Healthy 28-year-old Dutch woman gleeful over plans to undergo euthanasia for depression

“We have not picked an urn yet, but that will be my new house!” 

“We have not picked an urn yet, but that will be my new house!” 

A 28-year-old woman in the Netherlands with mental health issues but otherwise physically healthy has opted to be euthanized in a state-sponsored suicide in May.

Zoraya ter Beek described being "hobbled" by depression, autism, and borderline personality disorder which made her "tired of living," in a report produced by The Free Press.

She had at one point planned on becoming a psychiatrist and has lived in a nice house with her 2 cats alongside her boyfriend who she "in love with," per the outlet. Now, she stated she wants to die on her couch and be cremated.
 

“I did not want to burden my partner with having to keep the grave tidy,” ter Beek told the reporter. “We have not picked an urn yet, but that will be my new house!” 

She added an urn emoji after “house!”

The Netherlands became the first country in the world to make euthanasia legal in 2001 and has since seen a "startling" number of its residents opting for death. At the end of January, another 28-year-old with "chronic fatigue syndrome" was granted state-sponsored suicide and passed away on the 27th. According to Statista, more than 8,000 people were euthanized in the Netherlands in 2022.

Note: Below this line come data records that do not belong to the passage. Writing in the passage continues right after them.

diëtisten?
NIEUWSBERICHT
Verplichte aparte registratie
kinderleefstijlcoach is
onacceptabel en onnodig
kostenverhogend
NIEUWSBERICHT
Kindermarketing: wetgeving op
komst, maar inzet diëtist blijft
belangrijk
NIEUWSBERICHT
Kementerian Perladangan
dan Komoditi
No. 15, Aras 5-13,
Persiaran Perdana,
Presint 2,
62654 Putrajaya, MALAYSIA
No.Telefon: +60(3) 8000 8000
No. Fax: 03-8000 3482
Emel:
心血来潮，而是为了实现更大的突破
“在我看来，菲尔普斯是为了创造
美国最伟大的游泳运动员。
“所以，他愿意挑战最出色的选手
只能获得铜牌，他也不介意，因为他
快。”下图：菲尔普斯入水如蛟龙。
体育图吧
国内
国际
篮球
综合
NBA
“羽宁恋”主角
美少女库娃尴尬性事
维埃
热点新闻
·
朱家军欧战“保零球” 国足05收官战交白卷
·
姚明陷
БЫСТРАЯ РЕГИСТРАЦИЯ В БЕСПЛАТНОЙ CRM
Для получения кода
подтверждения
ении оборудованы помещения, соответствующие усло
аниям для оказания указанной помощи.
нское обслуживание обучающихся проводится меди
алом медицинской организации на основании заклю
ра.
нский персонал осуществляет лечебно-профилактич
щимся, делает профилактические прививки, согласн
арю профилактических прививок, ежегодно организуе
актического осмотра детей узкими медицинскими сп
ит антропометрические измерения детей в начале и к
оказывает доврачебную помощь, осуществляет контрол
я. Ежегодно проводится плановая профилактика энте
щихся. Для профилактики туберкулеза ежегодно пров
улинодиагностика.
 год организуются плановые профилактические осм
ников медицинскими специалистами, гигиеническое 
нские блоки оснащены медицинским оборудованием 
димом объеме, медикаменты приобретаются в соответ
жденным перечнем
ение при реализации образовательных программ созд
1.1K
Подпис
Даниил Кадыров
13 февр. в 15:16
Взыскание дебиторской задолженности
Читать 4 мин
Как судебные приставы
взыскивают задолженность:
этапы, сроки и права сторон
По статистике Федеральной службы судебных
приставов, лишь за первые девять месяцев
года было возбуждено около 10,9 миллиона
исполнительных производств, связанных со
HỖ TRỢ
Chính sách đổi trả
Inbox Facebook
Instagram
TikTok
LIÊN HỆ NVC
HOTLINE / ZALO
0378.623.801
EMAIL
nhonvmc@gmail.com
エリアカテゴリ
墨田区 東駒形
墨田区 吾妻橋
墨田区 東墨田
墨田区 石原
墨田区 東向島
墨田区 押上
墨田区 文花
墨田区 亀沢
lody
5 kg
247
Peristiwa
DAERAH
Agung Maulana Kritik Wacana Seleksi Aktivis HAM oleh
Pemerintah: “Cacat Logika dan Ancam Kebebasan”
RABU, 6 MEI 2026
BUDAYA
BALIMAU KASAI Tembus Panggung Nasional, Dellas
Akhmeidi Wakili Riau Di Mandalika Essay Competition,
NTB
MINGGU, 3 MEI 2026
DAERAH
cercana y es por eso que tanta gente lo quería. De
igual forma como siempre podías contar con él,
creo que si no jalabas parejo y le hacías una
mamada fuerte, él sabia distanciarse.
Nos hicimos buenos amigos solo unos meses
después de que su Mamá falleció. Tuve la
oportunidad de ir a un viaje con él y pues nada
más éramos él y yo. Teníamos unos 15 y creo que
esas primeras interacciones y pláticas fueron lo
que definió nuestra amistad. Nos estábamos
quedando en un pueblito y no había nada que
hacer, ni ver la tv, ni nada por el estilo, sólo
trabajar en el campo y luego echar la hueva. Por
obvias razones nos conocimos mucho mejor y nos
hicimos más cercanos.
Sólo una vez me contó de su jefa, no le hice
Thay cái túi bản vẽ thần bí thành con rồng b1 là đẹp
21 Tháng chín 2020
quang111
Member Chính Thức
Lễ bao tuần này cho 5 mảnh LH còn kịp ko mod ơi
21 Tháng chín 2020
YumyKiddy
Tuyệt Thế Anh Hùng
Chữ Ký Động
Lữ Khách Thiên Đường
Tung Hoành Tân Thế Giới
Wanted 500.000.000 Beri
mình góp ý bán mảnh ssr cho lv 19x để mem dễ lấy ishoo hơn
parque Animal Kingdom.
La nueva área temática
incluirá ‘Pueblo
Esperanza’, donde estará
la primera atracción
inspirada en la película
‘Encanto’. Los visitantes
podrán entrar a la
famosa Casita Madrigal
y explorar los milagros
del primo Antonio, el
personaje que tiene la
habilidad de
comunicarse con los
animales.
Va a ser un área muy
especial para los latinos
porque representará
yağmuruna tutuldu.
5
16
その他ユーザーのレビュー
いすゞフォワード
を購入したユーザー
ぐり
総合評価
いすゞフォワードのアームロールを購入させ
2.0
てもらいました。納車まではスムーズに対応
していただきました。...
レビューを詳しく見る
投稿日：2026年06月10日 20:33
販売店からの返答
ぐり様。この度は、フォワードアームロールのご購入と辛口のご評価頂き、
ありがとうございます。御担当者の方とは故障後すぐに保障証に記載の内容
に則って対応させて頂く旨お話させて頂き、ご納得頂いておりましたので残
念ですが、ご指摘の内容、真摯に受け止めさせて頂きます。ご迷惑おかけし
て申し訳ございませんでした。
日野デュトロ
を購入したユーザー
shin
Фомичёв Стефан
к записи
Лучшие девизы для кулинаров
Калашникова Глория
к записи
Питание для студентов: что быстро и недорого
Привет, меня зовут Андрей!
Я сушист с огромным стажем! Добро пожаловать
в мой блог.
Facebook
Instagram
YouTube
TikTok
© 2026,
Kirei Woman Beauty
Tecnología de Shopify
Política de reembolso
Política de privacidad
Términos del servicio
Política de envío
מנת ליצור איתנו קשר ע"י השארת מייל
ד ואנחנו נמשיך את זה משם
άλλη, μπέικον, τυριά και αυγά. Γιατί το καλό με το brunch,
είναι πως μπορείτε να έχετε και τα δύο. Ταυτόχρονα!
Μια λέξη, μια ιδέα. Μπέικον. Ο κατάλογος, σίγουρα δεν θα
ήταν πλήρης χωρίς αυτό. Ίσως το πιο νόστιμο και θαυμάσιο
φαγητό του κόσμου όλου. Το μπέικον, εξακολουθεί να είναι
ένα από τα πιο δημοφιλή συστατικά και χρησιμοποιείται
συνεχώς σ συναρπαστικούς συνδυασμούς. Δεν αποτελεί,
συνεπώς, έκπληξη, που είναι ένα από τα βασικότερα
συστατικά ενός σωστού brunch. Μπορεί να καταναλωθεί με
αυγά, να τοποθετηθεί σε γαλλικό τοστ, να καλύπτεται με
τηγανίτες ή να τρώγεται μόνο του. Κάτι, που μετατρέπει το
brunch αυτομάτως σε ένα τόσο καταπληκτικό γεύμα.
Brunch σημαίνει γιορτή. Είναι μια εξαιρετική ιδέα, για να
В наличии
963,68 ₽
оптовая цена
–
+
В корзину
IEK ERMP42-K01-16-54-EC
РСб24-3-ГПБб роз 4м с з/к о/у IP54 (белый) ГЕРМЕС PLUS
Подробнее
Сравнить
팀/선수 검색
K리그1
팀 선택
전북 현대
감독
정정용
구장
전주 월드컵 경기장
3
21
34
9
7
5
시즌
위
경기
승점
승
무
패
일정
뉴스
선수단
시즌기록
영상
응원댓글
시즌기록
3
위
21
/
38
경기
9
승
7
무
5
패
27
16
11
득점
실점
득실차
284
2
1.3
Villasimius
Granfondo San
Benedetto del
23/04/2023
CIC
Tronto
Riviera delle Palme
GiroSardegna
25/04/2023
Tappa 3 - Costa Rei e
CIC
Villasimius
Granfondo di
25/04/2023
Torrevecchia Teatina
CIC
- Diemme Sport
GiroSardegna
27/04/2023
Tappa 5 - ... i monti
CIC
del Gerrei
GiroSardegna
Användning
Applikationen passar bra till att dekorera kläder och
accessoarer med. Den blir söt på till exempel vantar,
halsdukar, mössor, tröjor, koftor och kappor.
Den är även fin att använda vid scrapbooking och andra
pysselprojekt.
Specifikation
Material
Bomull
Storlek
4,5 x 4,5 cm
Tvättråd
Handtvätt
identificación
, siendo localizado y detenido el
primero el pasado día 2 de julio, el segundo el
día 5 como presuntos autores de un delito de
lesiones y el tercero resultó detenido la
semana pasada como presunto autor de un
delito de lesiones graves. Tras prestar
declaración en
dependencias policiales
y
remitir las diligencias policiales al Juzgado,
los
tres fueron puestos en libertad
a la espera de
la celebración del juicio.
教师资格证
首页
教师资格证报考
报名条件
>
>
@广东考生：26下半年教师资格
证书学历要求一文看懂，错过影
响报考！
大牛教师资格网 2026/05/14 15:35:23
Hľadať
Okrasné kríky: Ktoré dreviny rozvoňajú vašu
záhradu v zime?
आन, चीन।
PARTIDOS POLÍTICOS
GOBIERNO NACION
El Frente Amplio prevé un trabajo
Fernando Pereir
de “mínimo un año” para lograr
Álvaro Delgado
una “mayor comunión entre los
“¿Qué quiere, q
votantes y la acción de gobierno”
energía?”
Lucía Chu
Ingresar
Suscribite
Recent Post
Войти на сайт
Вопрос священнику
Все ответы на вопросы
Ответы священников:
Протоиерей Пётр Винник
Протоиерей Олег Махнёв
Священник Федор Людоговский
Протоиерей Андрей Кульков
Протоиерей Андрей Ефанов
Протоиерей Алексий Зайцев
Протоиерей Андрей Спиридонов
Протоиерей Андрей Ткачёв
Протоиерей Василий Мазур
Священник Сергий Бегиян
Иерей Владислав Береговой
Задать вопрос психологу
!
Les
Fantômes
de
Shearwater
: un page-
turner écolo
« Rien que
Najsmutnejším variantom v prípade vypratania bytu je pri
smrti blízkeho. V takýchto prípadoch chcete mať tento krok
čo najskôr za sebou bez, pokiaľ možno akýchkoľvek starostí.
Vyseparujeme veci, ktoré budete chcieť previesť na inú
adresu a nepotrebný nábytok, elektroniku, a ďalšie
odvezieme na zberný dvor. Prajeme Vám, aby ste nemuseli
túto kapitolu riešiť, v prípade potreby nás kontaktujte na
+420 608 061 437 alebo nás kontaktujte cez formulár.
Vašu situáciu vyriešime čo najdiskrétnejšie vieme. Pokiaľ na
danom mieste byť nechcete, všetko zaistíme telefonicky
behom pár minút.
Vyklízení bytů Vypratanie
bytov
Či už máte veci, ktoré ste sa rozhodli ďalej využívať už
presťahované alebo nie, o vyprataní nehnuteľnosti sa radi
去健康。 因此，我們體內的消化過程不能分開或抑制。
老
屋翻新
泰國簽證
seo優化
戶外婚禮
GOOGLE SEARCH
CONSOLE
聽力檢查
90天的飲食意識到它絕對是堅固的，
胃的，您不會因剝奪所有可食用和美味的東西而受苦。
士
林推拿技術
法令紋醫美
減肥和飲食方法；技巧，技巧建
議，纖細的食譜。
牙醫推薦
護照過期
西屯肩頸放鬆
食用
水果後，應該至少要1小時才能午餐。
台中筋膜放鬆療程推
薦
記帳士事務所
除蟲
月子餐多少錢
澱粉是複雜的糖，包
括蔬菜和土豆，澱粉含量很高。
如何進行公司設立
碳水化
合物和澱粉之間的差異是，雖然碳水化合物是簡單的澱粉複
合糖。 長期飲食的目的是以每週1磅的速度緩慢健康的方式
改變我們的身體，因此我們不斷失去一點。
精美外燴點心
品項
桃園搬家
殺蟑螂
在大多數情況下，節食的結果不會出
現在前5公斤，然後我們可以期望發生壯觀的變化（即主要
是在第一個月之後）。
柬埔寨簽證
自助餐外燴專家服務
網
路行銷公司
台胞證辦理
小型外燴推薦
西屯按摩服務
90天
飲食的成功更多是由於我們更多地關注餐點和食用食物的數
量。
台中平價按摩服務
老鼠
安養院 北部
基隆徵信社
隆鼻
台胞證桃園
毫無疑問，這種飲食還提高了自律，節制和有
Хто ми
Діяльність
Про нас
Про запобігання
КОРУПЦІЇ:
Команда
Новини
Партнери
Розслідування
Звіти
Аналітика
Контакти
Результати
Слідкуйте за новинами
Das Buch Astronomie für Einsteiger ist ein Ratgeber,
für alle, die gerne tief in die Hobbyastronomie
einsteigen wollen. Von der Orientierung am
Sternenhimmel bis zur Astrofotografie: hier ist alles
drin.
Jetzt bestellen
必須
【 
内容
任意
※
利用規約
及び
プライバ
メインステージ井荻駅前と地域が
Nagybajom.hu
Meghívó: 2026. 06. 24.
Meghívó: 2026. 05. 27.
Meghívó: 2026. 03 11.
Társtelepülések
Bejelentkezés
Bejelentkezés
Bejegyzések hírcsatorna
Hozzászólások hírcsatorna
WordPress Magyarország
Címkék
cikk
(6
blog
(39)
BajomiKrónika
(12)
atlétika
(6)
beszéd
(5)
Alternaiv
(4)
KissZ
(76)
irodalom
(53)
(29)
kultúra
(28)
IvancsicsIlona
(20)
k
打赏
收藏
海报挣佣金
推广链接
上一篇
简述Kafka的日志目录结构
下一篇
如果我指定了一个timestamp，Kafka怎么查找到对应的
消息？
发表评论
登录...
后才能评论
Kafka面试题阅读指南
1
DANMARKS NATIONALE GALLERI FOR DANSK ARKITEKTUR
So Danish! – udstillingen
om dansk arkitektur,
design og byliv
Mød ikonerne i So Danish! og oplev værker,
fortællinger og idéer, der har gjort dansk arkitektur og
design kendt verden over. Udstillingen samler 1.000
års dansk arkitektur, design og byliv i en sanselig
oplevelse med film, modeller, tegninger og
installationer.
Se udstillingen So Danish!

Even the former Dutch Prime Minster Dries van Agt and his wife Eugene died by state-sponsored suicide in February.

Ter Beek said she chose this path after her psychiatrist had allegedly told her “there’s nothing more we can do for you. It’s never gonna get any better.” 

She said she does not want any music and would like the procedure to take place on her living room couch with her boyfriend beside her.

"The doctor really takes her time. It is not that they walk in and say: lay down please! Most of the time it is first a cup of coffee to settle the nerves and create a soft atmosphere," she stated. "Then she asks if I am ready. I will take my place on the couch. She will once again ask if I am sure, and she will start up the procedure and wish me a good journey. Or, in my case, a nice nap, because I hate it if people say, ‘Safe journey.’ I’m not going anywhere."

The report stated ter Beek will be given a sedative, followed by a drug that will stop her heart.

She and her boyfriend decided he is to spread her cremated remains in a "nice spot in the woods," as she doesn't think family or friends would want to go to a funeral.

“I’m a little afraid of dying, because it’s the ultimate unknown,” she said. “We don’t really know what’s next—or is there nothing? That’s the scary part.”

Stef Groenewoud, a healthcare ethicist at Theological University Kampen in the Netherlands told The Free Press, "I’m seeing euthanasia as some sort of acceptable option brought to the table by physicians, by psychiatrists, when previously it was the ultimate last resort. I see the phenomenon especially in people with psychiatric diseases, and especially young people with psychiatric disorders, where the healthcare professional seems to give up on them more easily than before."

Theo Boer, a healthcare ethics professor at Protestant Theological University in Groningen, resigned after he served for a decade on a euthanasia review board in the country after he had seen "the Dutch euthanasia practice evolve from death being a last resort to death being a default option."